# Cichlid deaths need info!!



## jldean23 (May 11, 2012)

Hello everyone just need some info i have a lil problem dont know what it is you can see my tank in the tank section but i have malawi mbunas in my tank demonsi, kingsezi pulpican, elongautus yellowtail, red top zebra, jalo reefs, for some weird reason espically the kingsezi keep dying and others my water is a ph of 8.2 ,gh is at 17 drops kh is at 11 i do water changes every week 30% check my water all the time the new setup is about 3 months old should have cycled already been doin this for years cant seem to figure out what it is they are not stressed get feed good but they will quit socializing stay close in a knook in my 3-d background stay put wont eat at all then die all the rest are eager to eat like normal my filtration is a sun-sun canister filter 303b 295gph i think with uv keeps water cyrstal clear i just dont know if were i use hbh cichlid frenzy food a flake protien is 42% fat is 10% fiber is 3% moisture is 10% they dont have bloat or no big belly is this food messing up their digestive tract why they quit eating or????? i ordered a diffrent food hbh natural 8 veggie flake the protien is 28% fat 9% fiber 6% moisture 10% has more veggies see if it makes a diffrent never had this problem like they get depressed stay to themselves dont eat then die my kingsezi was beautiful and lost him any info or advice would help maybe its the food or disease if its a disease its a non-showing disease thanks guys


----------



## GoofBoy (Jul 3, 2007)

It is not the food.

Since you didn't cycle the tank - please tell us what the Ammonia and Nitrites read. Please don't use strips but a drop kit.

I don't know about the DIY background and whether it needed to leach for a while before putting it in with fish, something I would verify.

Having a bunch of different blue barred species together would greatly increase the odds of some serious stress and death in and of itself.

Bloat will manifest as a fish dying every few weeks in the manor you describe most often without swollen bellies.

If the Nitrates and Ammonia are zero, and the DIY background doesn't seem to be an issue, I would treat the entire tank with Metro and add no one until I went at least 6 weeks with no deaths.

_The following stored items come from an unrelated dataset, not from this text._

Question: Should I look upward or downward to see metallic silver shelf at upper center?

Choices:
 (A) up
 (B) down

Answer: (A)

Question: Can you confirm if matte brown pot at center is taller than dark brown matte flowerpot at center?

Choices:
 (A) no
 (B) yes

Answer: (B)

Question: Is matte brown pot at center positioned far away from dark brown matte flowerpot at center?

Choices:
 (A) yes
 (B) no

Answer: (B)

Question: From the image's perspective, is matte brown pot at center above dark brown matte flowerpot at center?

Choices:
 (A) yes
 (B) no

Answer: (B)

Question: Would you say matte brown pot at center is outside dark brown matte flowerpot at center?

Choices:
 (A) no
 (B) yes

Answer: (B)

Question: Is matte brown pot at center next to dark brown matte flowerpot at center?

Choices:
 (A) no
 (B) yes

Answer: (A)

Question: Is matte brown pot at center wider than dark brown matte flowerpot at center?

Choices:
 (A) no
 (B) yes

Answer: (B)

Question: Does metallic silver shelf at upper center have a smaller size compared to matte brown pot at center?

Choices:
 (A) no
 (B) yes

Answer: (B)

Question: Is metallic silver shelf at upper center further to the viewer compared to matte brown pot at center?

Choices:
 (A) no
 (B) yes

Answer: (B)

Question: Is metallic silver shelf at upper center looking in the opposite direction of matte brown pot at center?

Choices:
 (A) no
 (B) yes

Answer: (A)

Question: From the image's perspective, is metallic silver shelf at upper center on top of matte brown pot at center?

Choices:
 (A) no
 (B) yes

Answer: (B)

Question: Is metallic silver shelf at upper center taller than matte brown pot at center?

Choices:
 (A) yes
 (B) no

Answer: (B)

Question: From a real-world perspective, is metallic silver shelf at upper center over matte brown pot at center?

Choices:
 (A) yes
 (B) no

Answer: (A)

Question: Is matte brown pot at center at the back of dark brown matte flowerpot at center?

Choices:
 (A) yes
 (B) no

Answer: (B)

If you have more information on the timing and number of deaths that may be useful for us to help.

Good Luck.


----------



## jldean23 (May 11, 2012)

the tank is cycled i even used nutrafin cycle to help it meant to say tank is cycled and i use drop tests not the strips and with my background i used stryofoam and because of leeching i used drylock concrete sealer not concrete its safe for ponds and fish so there wouldnt be a leech problem in the water im out of drops for nitrate and ammonia waiting on my guy to get more in stock now as for aggression weirdly enough there is almost no aggression i did have a elet blue johannii that ahole picked on every one and everything scaring my new stock but he has been gone for awhile what aggression there is is a lil species rivalry between same species lol u know this is my rock and the background and tank is maybe 3months total with this water never had a problem till this food and as you say its one bye one maybe lost 5-6 most is new stock just ordered within last month some since the get go but like didnt start till the food it seems if it is bloat like my king sezi he stayed to himself guarding his rock the cichlid frenzy food wouldnt touch it throw some earthworm flakes he would eat sometimes then quit kinda hid then died no buldge showing bloat but to be honest never had cichlid with bloat after all of these years keeping them there is plenty of air real plants anibuis , amazon swords pool filter sand and crushed coral mix for substrate clean my filter every 2 weeks use uv 2 days out of week lol im lost i dont think its ammonia but when i get tester i will know i take extra maintenance to keep tank perfect i order fish from flordia cichlidstore.com they come healthy something wrong hope this helps let me know...


----------



## GoofBoy (Jul 3, 2007)

So are ammonia and Nitrates currently 0, I didn't see that anywhere I could tell?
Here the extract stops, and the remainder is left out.